Le storie dei pescatori: lavoro duro, diritti fragili
Uno degli aspetti più forti del lavoro di Tung è l’attenzione alle persone. I pescatori raccontano turni massacranti, paghe bassissime, debiti contratti con intermediari senza scrupoli. Alcuni parlano di violenze a bordo, di passaporti confiscati e di impossibilità di tornare a casa. La barca diventa una prigione galleggiante, lontano dagli occhi dell’opinione pubblica.
Le foto mostrano volti segnati dal sole e dalla fatica, mani consumate dalle reti, corpi che dormono ammassati sul ponte. In questi scatti non c’è solo denuncia, ma anche dignità: uomini che continuano a uscire in mare per mantenere le loro famiglie, nonostante rischi e incertezze. Le loro testimonianze sono un promemoria del prezzo reale del pesce a basso costo.
Pescatori, famiglie e comunità: un equilibrio sempre più fragile
Il reportage si spinge oltre il ponte delle barche, entrando nelle case dei villaggi costieri. Qui, mogli, figli e anziani dipendono dai soldi che arrivano dalle spedizioni in mare. Quando la pesca cala o i pescherecci si spostano altrove, le comunità si ritrovano senza reddito, costrette a migrare verso le città o ad accettare lavori ancora più precari.
I bambini crescono vedendo il mare come unica prospettiva possibile, anche se sempre meno promettente. Alcuni lasciano la scuola per aiutare i genitori, altri seguono i padri sulle barche non appena sono abbastanza grandi da lavorare. In questo modo, la dipendenza dal mare si rinnova di generazione in generazione, mentre le risorse ittiche si riducono.

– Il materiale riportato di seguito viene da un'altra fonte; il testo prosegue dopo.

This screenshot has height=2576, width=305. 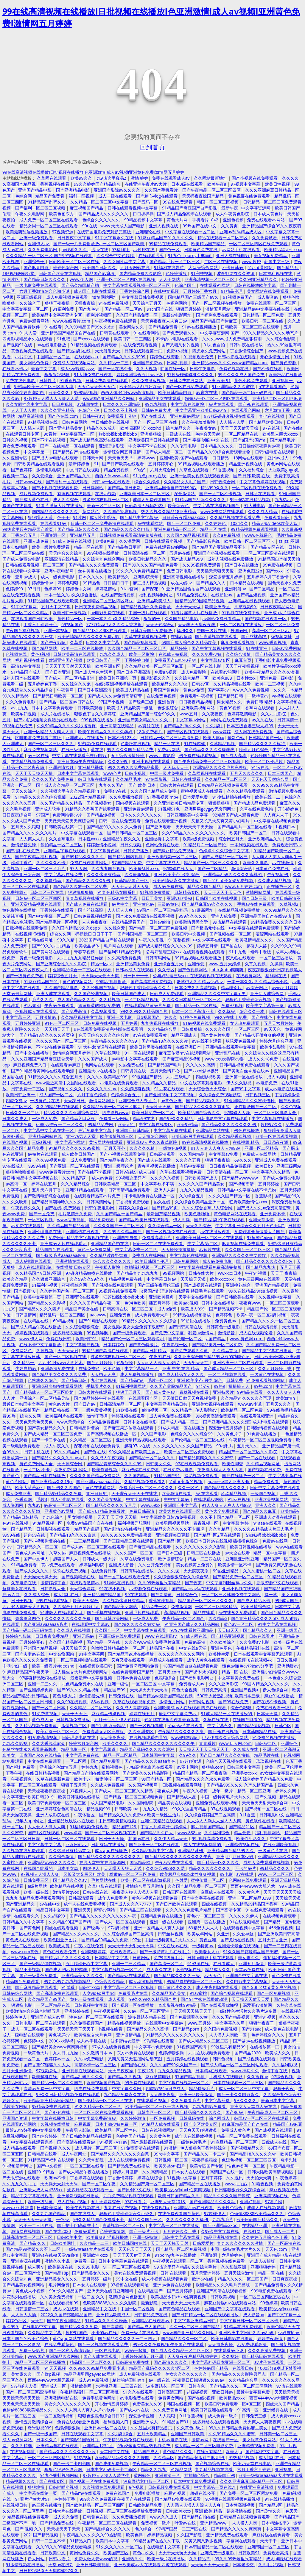 I want to click on 精品一区av, so click(x=102, y=963).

Pesce e responsabilità del consumatore: cosa possiamo fare
Il lavoro di Nicole Tung non è un semplice racconto di sofferenza: è anche un invito a cambiare prospettiva sul pesce che consumiamo. Ogni scelta al supermercato contribuisce a sostenere un certo tipo di filiera. Informarsi sull’origine del prodotto, controllare le etichette, preferire pescato locale e stagionale sono passi concreti per ridurre la pressione sugli ecosistemi e sulle persone.

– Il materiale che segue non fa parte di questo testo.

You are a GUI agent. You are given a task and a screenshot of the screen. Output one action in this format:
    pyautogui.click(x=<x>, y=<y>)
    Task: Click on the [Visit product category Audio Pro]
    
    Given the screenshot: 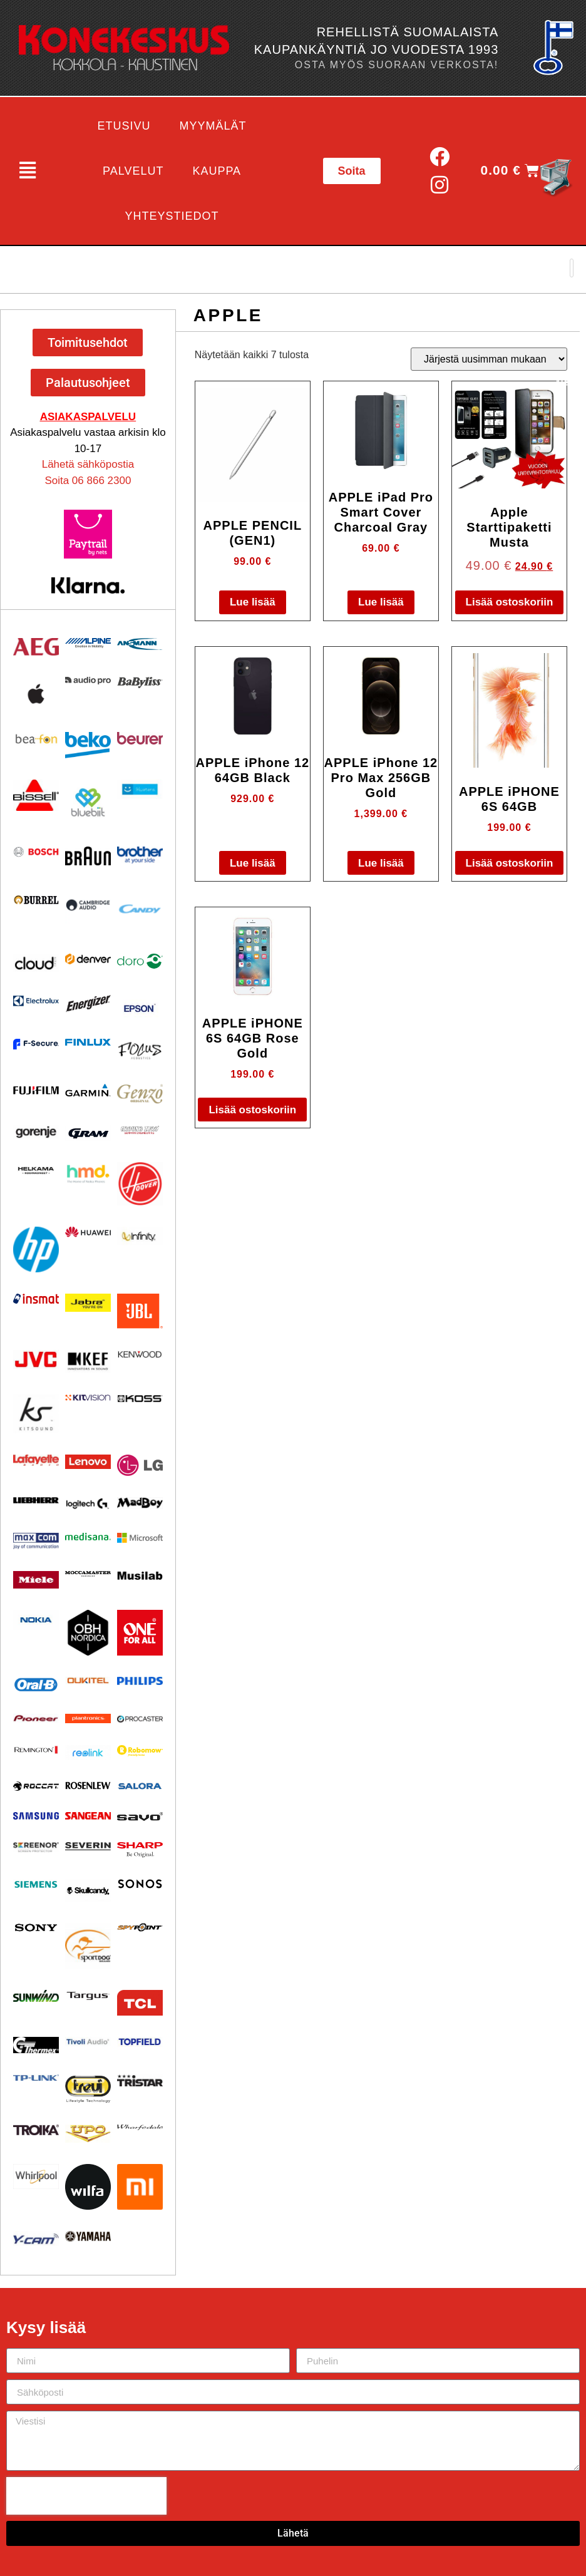 What is the action you would take?
    pyautogui.click(x=88, y=681)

Un altro strumento utile è prestare attenzione a certificazioni e marchi di sostenibilità, che indicano attività di pesca sottoposte a controlli ambientali e sociali. Ridurre il consumo complessivo di pesce, alternandolo con altre fonti di proteine, può alleggerire ulteriormente la domanda globale, dando respiro agli oceani.
Dalle immagini all’azione: il potere di un reportage
Le fotografie di Nicole Tung mostrano quanto il fotogiornalismo possa essere potente nel raccontare temi complessi come la sovrapesca e lo sfruttamento del lavoro. Una singola immagine di reti vuote o di un pescatore esausto può trasmettere, in pochi istanti, ciò che pagine di dati statistici non riescono a comunicare con la stessa forza emotiva.
Trasformare questa consapevolezza in azioni concrete è il passo successivo: informarsi, scegliere con criterio, sostenere organizzazioni che proteggono gli oceani e i diritti dei lavoratori, chiedere maggiore trasparenza alle aziende che portano il mare sulle nostre tavole. Ogni gesto, anche piccolo, contribuisce a scrivere un futuro diverso per il mare, per il pesce e per le comunità che da sempre vivono in simbiosi con l’oceano.